Слыша беспрестанные упреки Языкову, я всегда вспоминаю одного русского барина, который ездил отдавать своего сына в какой-то немецкий университет, но, встретив на улице студента без галстука и с длинными волосами, тотчас же понял из этого всю безнравственность немецких университетов и возвратился домой воспитывать своего сына в Саратове.
Вообще многие из нас еще сохранили несчастную старообрядческую привычку судить о нравственности более по наружному благочинию, чем по внутреннему достоинству поступка и мысли. Мы часто считаем людьми нравственными тех, которые не нарушают приличий, хотя бы впрочем жизнь их была самая ничтожная, хотя бы душа их была лишена всякого стремления к добру и красоте. Если вам случалось встречать человека, согретого чувствами возвышенными, но одаренного при том сильными страстями, то вспомните и сочтите: сколько нашлось людей, которые поняли в нем красоту души, и сколько таких, которые заметили одни заблуждения! Странно, но правда, что для хорошей репутации у нас лучше совсем не действовать, чем иногда ошибаться, между тем как, в самом деле, скажите: есть ли на свете что-нибудь безнравственнее равнодушия?

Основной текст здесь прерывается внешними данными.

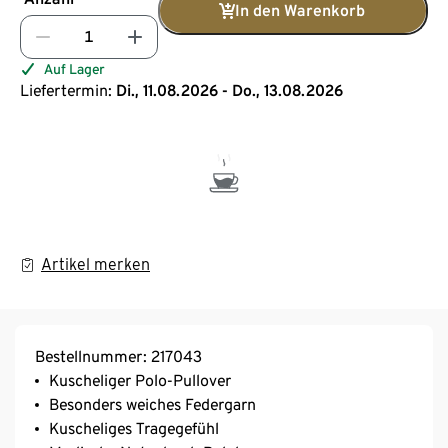
In den Warenkorb
Auf Lager
Liefertermin:
Di., 11.08.2026 - Do., 13.08.2026
Artikel merken
Bestellnummer: 217043
Kuscheliger Polo-Pullover
Besonders weiches Federgarn
Kuscheliges Tragegefühl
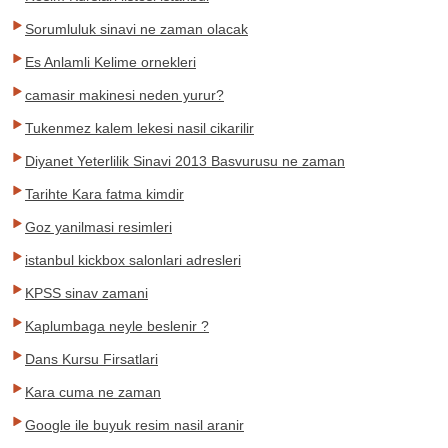
Sorumluluk sinavi ne zaman olacak
Es Anlamli Kelime ornekleri
camasir makinesi neden yurur?
Tukenmez kalem lekesi nasil cikarilir
Diyanet Yeterlilik Sinavi 2013 Basvurusu ne zaman
Tarihte Kara fatma kimdir
Goz yanilmasi resimleri
istanbul kickbox salonlari adresleri
KPSS sinav zamani
Kaplumbaga neyle beslenir ?
Dans Kursu Firsatlari
Kara cuma ne zaman
Google ile buyuk resim nasil aranir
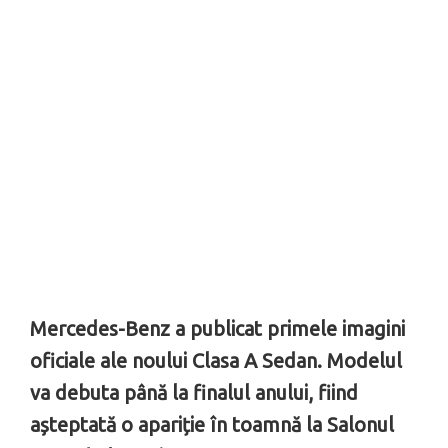
Mercedes-Benz a publicat primele imagini
oficiale ale noului Clasa A Sedan. Modelul
va debuta până la finalul anului, fiind
așteptată o apariție în toamnă la Salonul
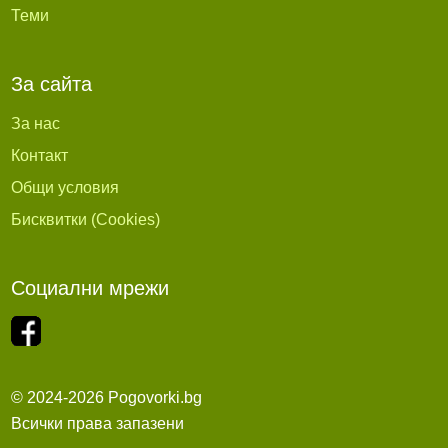
Теми
За сайта
За нас
Контакт
Общи условия
Бисквитки (Cookies)
Социални мрежи
© 2024-2026 Pogovorki.bg
Всички права запазени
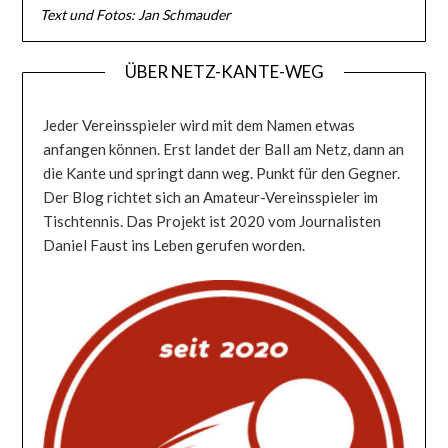
Text und Fotos: Jan Schmauder
ÜBER NETZ-KANTE-WEG
Jeder Vereinsspieler wird mit dem Namen etwas
anfangen können. Erst landet der Ball am Netz, dann an
die Kante und springt dann weg. Punkt für den Gegner.
Der Blog richtet sich an Amateur-Vereinsspieler im
Tischtennis. Das Projekt ist 2020 vom Journalisten
Daniel Faust ins Leben gerufen worden.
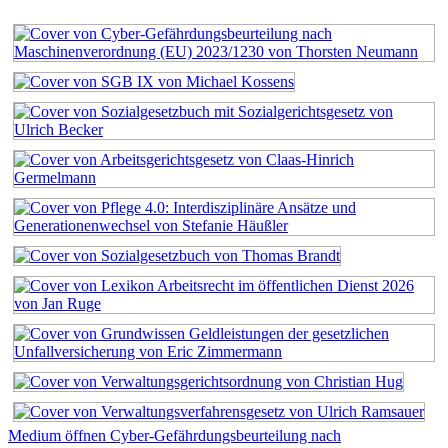
Medium öffnen Cyber-Gefährdungsbeurteilung nach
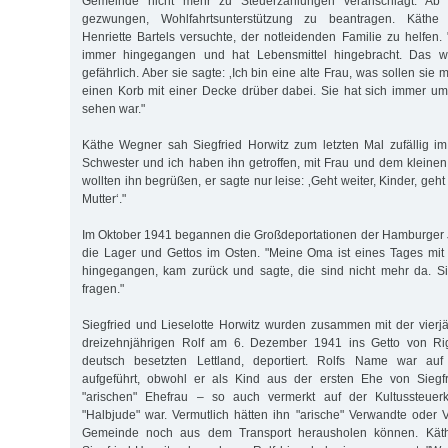
Gemeinde nicht mehr zu Steuerzahlungen veranschlagt. Ab
gezwungen, Wohlfahrtsunterstützung zu beantragen. Käthe
Henriette Bartels versuchte, der notleidenden Familie zu helfen. 
immer hingegangen und hat Lebensmittel hingebracht. Das w
gefährlich. Aber sie sagte: ‚Ich bin eine alte Frau, was sollen sie m
einen Korb mit einer Decke drüber dabei. Sie hat sich immer um
sehen war."
Käthe Wegner sah Siegfried Horwitz zum letzten Mal zufällig im 
Schwester und ich haben ihn getroffen, mit Frau und dem kleinen 
wollten ihn begrüßen, er sagte nur leise: ‚Geht weiter, Kinder, geht
Mutter‘."
Im Oktober 1941 begannen die Großdeportationen der Hamburger 
die Lager und Gettos im Osten. "Meine Oma ist eines Tages mit
hingegangen, kam zurück und sagte, die sind nicht mehr da. S
fragen."
Siegfried und Lieselotte Horwitz wurden zusammen mit der vier
dreizehnjährigen Rolf am 6. Dezember 1941 ins Getto von Rig
deutsch besetzten Lettland, deportiert. Rolfs Name war auf 
aufgeführt, obwohl er als Kind aus der ersten Ehe von Siegfr
"arischen" Ehefrau – so auch vermerkt auf der Kultussteuerk
"Halbjude" war. Vermutlich hätten ihn "arische" Verwandte oder V
Gemeinde noch aus dem Transport herausholen können. Käth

Конечно, я повторяю здесь мысли старые, всем известные, но почему не повторять иногда старой истины? Есть мысли, которые всякий знает, но только в теории; чтобы понимать их в ежедневном применении, для этого, кроме просвещения умственного, нужна еще просвещенная жизнь, устроенная посреди просвещенного общества, где мысли из отвлеченного умозаключения обратились в неприметную привычку, до тех пор истина еще не пошлость.
Вот почему немецкий ученый, отличающийся самою щекотливою чопорностью, скорее поймет нравственность стихов Языкова, чем многие из самых снисходительных его русских читателей.
А между тем, если мы беспристрастно вникнем в его поэзию, то не только найдем ее не безнравственною, но вряд ли даже насчитаем у нас многих поэтов, которые могли бы похвалиться большею чистотою и возвышенностью. Правда, он воспевает вино и безымянных красавиц, но упрекать ли его за то, что те предметы, которые действуют на других нестройно, внушают ему гимны поэтические? Правда, пьянство есть вещь унизительная и гадкая, но если найдется человек, на которого вино действует иначе, то вместо безнравственности не будет ли это, напротив, доказательством особенной чистоты и гармонии его души? Положим, что на вас производят действие чистое и поэтическое только весна, цветы и музыка, а все другое, что возбуждает ваши нервы, внушает вам мысли нечистые – в этом случае вы хорошо делаете, воздерживаясь от всего возбудительного. Однако это не должно мешать вам быть справедливым к другим. И виноват ли Языков, что те предметы, которые на душе других оставляют следы грязи, на его душе оставляют перлы поэзии, перлы драгоценные, огнистые, круглые?
Изберите самые предосудительные, по вашему мнению, из напечатанных стихотворений Языкова (ибо о ненапечатанных, как о непризнанных, мы не имеем права судить) и скажите откровенно: производят ли они на вас влияние нечистое?
Когда Анакреон воспевает вино и красавиц, я вижу в нем веселого сластолюбца; когда Державин славит сладострастие, я вижу в нем минуту нравственной слабости; но, признаюсь, в Языкове я не вижу ни слабости, ни собственно сластолюбия; ибо где у других минуты бессилия, так у него избыток сил; где у других просто влечение, там у Языкова восторг, а где истинный восторг, и музыка, и вдохновение – там пусть другие ищут низкого и грязного; для меня восторг и грязь кажутся таким же противоречием, каким огонь и холод, красота и безобразие, поэзия и вялый эгоизм.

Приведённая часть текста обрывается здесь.